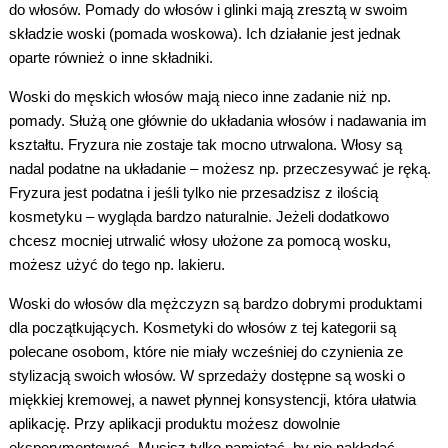
do włosów
.
Pomady do włosów
i glinki mają zresztą w swoim
składzie woski (pomada woskowa). Ich działanie jest jednak
oparte również o inne składniki.
Woski do męskich włosów mają nieco inne zadanie niż np.
pomady. Służą one głównie do układania włosów i nadawania im
kształtu. Fryzura nie zostaje tak mocno utrwalona. Włosy są
nadal podatne na układanie – możesz np. przeczesywać je ręką.
Fryzura jest podatna i jeśli tylko nie przesadzisz z ilością
kosmetyku – wygląda bardzo naturalnie. Jeżeli dodatkowo
chcesz mocniej utrwalić włosy ułożone za pomocą wosku,
możesz użyć do tego np. lakieru.
Woski do włosów dla mężczyzn są bardzo dobrymi produktami
dla początkujących.
Kosmetyki do włosów
z tej kategorii są
polecane osobom, które nie miały wcześniej do czynienia ze
stylizacją swoich włosów. W sprzedaży dostępne są woski o
miękkiej kremowej, a nawet płynnej konsystencji, która ułatwia
aplikację. Przy aplikacji produktu możesz dowolnie
eksperymentować. Musisz tylko pamiętać, by nie nakładać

_____

◆ Assigned task
The response should contain only a verbatim copy of the lines from the line with "dla początkujących." to the final line of the records.

◆ Task output
dla początkujących.
Kosmetyki do włosów
z tej kategorii są
polecane osobom, które nie miały wcześniej do czynienia ze
stylizacją swoich włosów. W sprzedaży dostępne są woski o
miękkiej kremowej, a nawet płynnej konsystencji, która ułatwia
aplikację. Przy aplikacji produktu możesz dowolnie
eksperymentować. Musisz tylko pamiętać, by nie nakładać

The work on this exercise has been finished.